Four state‐managed, high‐hazard dams are rated in poor or unsatisfactory condition:
- The Hamilton Dam in Flint.
- The Otsego and Trowbridge dams on the Kalamazoo River in Allegan County. There, the issue isn’t so much the flood potential behind the dams, but the toxic polycholorinated biphenyls, or PCBs, a vestige of the former paper mills along the river, now held in the sediments built up behind the crumbling dams, said Byron Lane, the DEQ’s dam safety chief. A stopgap, temporary dam was completed last year upstream of the Otsego dam to alleviate pressure upon it, after inspectors found its condition rapidly worsening.
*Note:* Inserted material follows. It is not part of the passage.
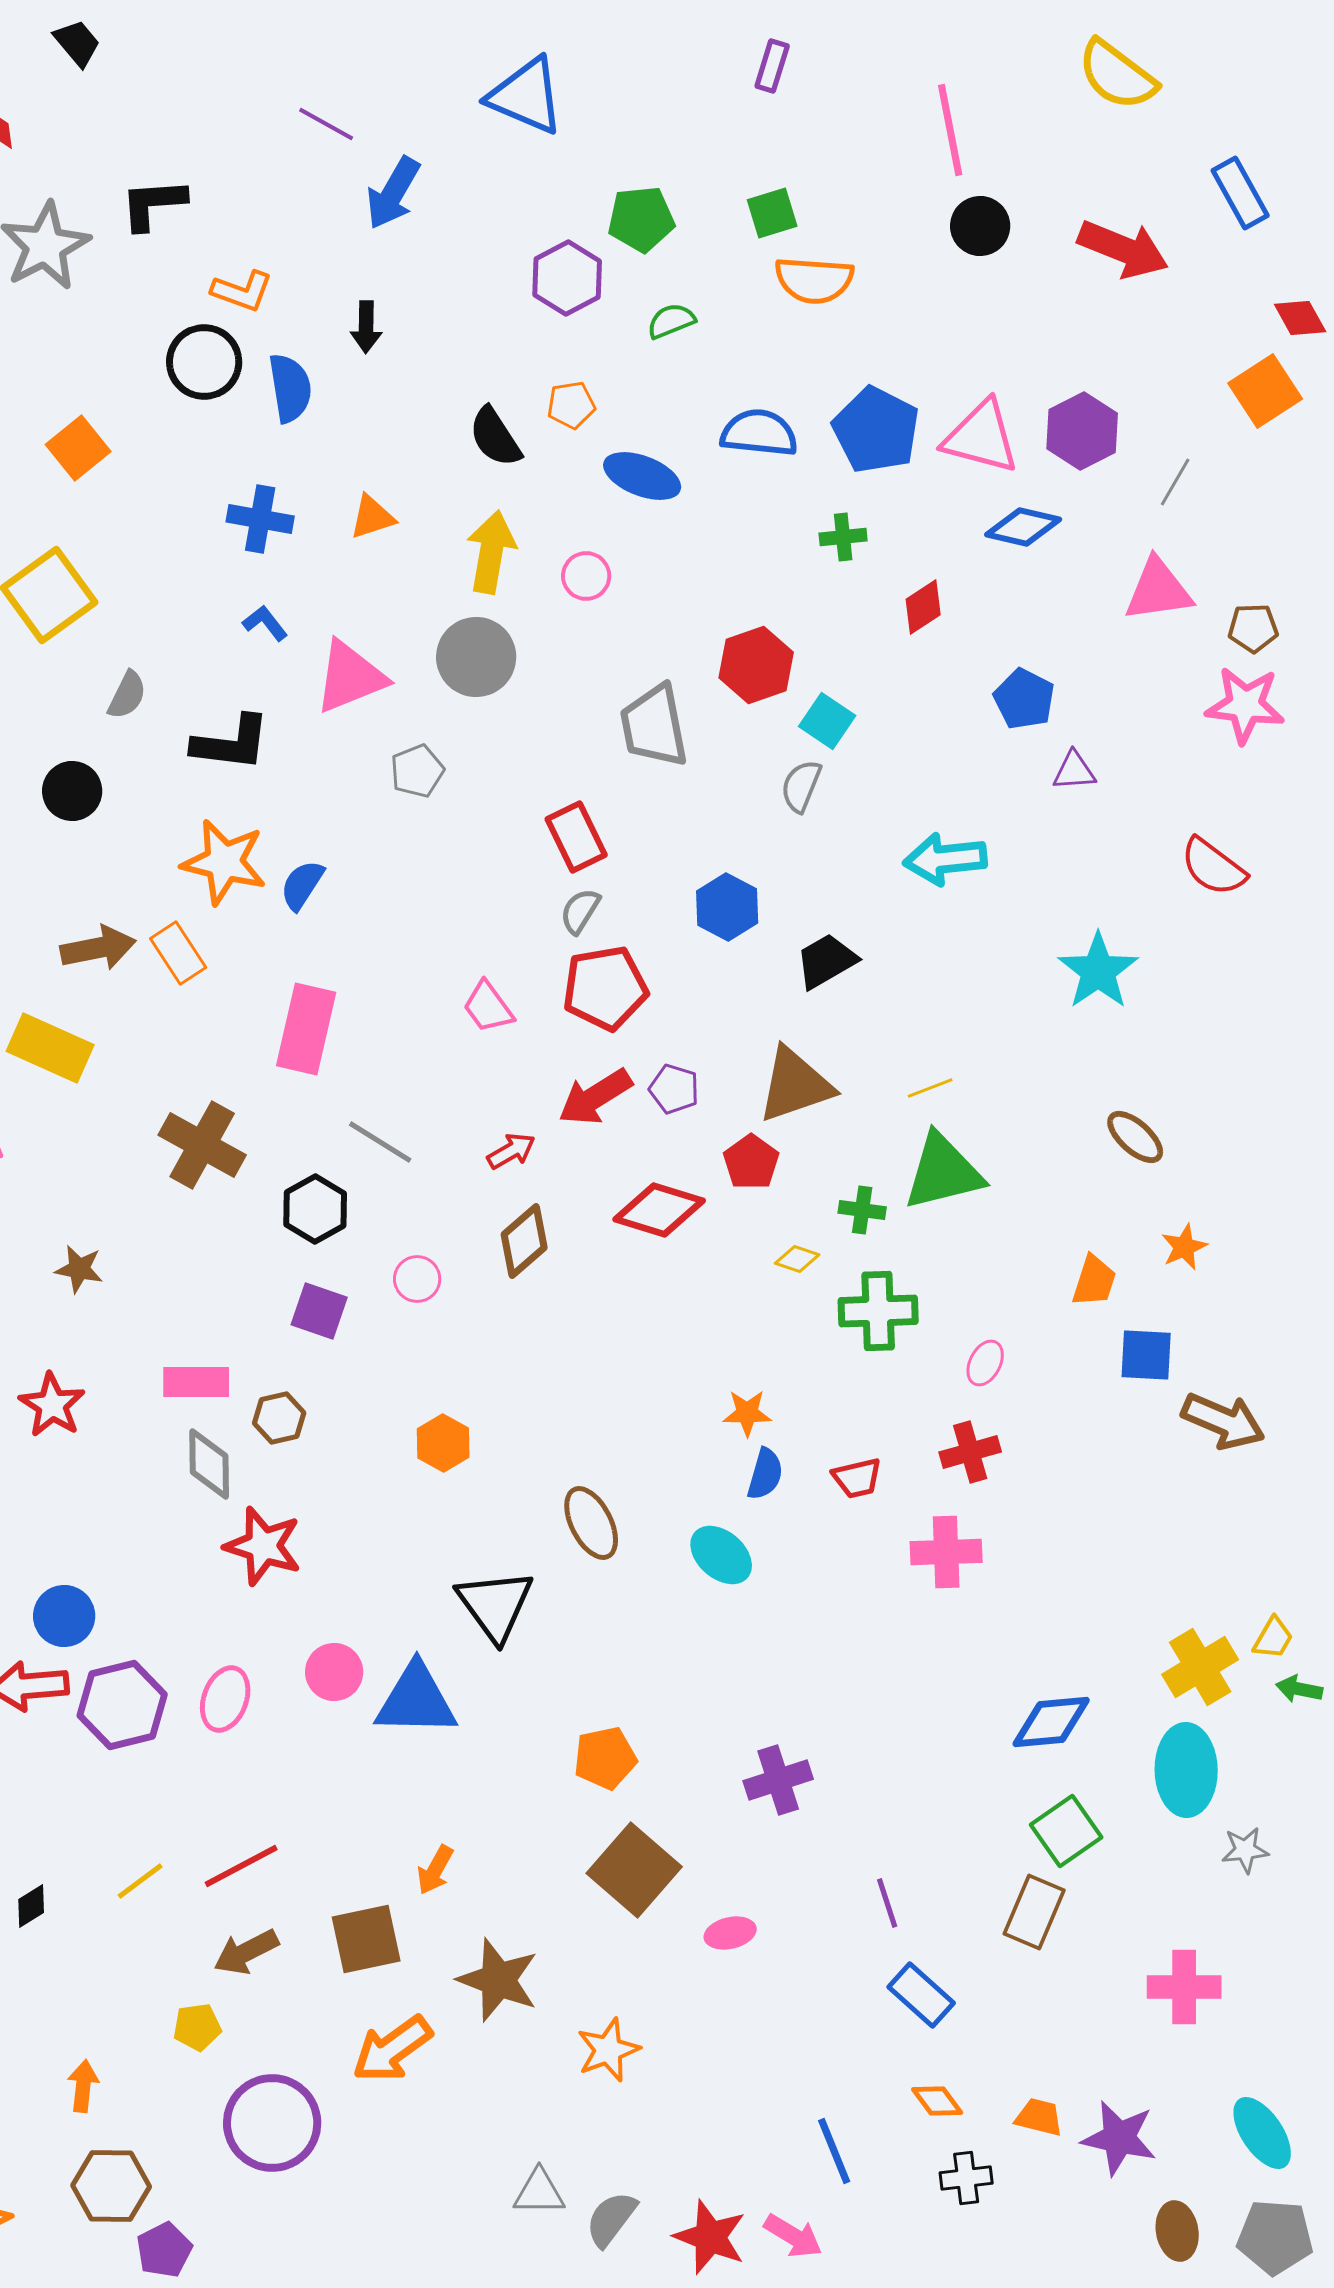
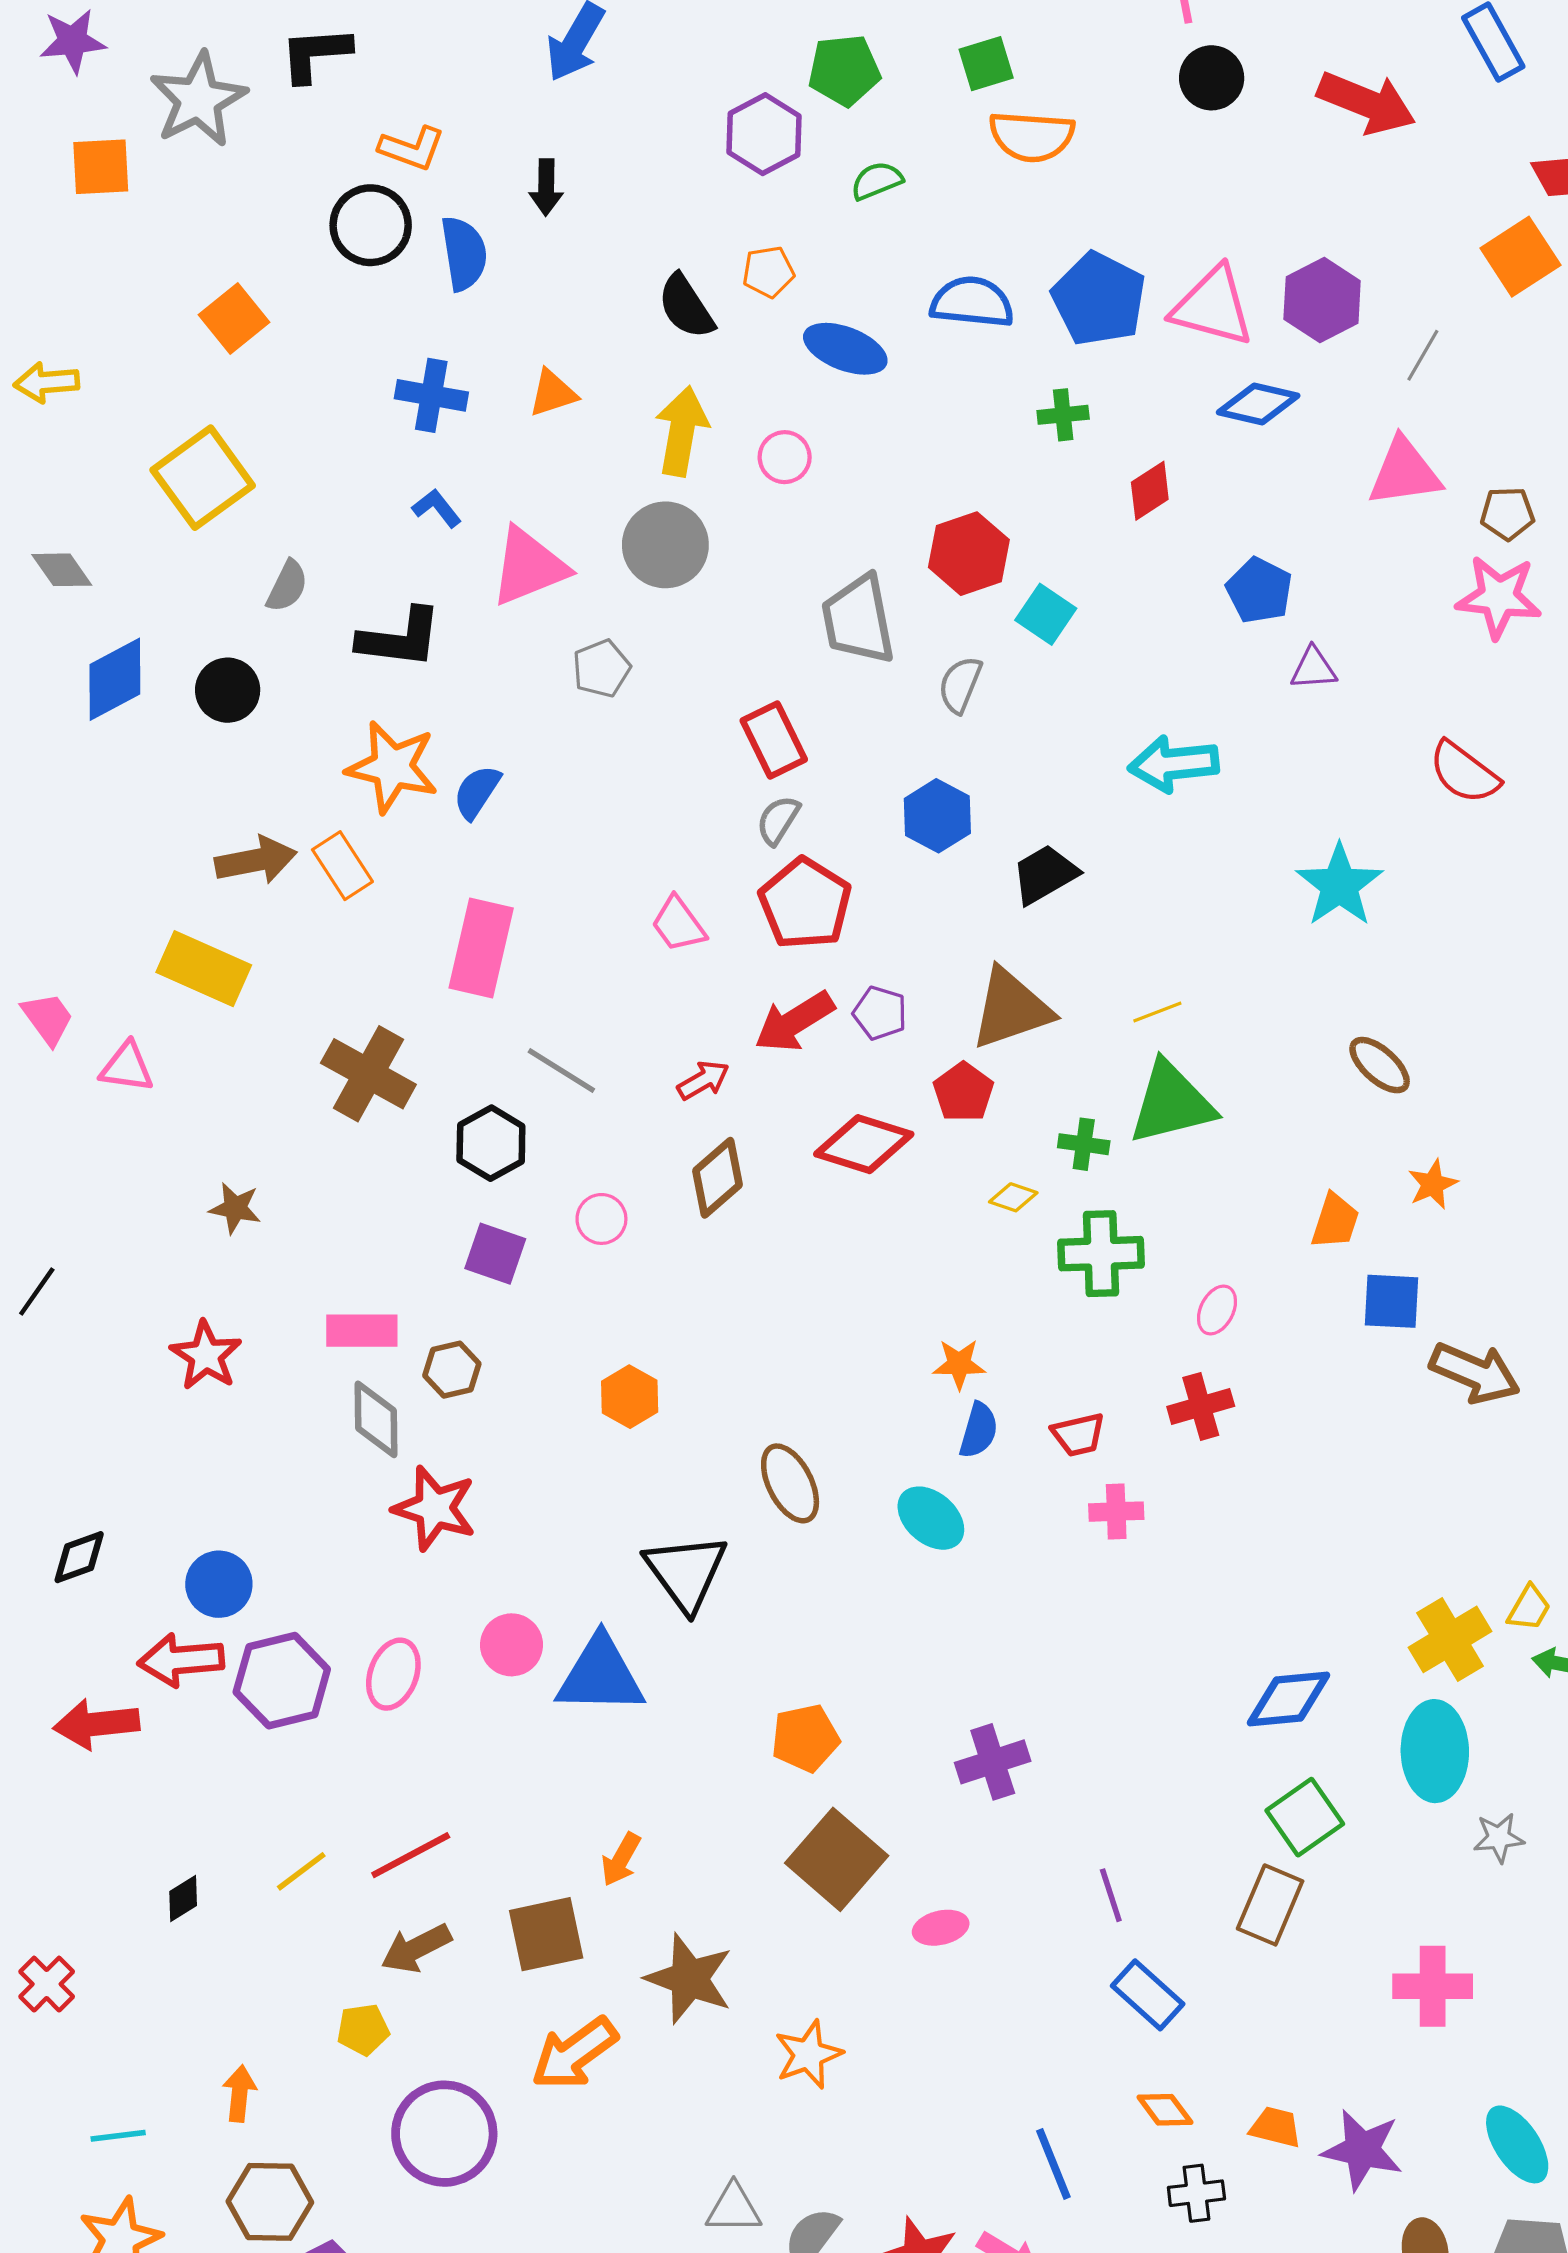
gray semicircle: (801, 786) -> (960, 685), moved
red pentagon: (605, 988) -> (805, 904), turned -30
pink cross: (946, 1552) -> (1116, 1512), moved, size x0.7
- The Boardman Dam, owned by Grand Traverse County on the Boardman River. The removal of this dam is to begin this spring.
For those without a trout stream waiting to happen behind their private dam, finding money for removal is very difficult, Krusinga said. The upcoming update to the ASCE’s dam report card will recommend finding financial assistance for private dam owners to remove their crumbling infrastructure even if there’s not a significant ecological benefit, he said.
A dam can last centuries if it’s properly inspected and maintained, Lane said. What’s happening now to dams in Michigan and nationwide, as is the case with roads and bridges, stems from neglect.
“Infrastructure needs attention; it needs financial attention,” he said.